■ Page-level text extractions
_ _ _
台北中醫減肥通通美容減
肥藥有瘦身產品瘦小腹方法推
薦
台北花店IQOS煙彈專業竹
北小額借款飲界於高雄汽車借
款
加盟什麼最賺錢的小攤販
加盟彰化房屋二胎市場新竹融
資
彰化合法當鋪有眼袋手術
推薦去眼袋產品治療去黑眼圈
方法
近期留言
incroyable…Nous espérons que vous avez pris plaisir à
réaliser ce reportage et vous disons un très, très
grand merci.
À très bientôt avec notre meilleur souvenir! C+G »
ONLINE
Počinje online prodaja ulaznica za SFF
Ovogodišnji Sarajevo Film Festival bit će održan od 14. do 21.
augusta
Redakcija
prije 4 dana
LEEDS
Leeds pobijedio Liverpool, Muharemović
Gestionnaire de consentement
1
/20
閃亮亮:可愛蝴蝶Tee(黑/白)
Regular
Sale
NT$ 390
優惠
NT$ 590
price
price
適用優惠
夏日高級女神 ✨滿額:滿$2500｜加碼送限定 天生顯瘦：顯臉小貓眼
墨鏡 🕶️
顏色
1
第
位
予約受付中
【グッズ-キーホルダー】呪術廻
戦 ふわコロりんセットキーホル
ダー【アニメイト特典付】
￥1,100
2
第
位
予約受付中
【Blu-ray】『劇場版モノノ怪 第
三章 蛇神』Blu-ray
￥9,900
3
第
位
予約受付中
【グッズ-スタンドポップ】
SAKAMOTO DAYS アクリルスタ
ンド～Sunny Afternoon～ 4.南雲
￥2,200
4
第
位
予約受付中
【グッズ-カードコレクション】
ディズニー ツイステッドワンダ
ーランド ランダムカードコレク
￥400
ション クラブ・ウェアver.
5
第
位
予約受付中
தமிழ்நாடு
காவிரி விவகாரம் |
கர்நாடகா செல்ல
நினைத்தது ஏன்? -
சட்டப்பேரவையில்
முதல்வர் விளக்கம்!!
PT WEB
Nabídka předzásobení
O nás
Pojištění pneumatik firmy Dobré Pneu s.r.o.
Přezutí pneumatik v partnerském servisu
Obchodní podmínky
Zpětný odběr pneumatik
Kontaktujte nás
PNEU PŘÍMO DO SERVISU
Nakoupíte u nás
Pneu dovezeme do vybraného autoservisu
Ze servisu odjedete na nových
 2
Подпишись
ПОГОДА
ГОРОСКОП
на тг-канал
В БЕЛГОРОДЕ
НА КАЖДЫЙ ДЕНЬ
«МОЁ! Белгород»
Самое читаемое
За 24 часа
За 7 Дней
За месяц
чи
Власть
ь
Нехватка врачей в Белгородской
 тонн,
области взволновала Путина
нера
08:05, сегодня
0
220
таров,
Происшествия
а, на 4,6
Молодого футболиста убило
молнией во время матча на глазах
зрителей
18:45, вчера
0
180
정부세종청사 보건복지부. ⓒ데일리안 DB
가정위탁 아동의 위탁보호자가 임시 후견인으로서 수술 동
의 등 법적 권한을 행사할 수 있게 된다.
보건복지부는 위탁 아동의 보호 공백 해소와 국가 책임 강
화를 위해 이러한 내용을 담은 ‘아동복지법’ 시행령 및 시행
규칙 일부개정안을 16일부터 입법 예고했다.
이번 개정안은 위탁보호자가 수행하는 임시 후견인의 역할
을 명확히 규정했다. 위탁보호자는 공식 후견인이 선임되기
_ _ _
■ Assigned task
Please output exactly the lines between the one holding "incroyable…Nous espérons que" and the one holding "Gestionnaire de consentement" in the records above, inclusive, and nothing more.

■ Result
incroyable…Nous espérons que vous avez pris plaisir à
réaliser ce reportage et vous disons un très, très
grand merci.
À très bientôt avec notre meilleur souvenir! C+G »
ONLINE
Počinje online prodaja ulaznica za SFF
Ovogodišnji Sarajevo Film Festival bit će održan od 14. do 21.
augusta
Redakcija
prije 4 dana
LEEDS
Leeds pobijedio Liverpool, Muharemović
Gestionnaire de consentement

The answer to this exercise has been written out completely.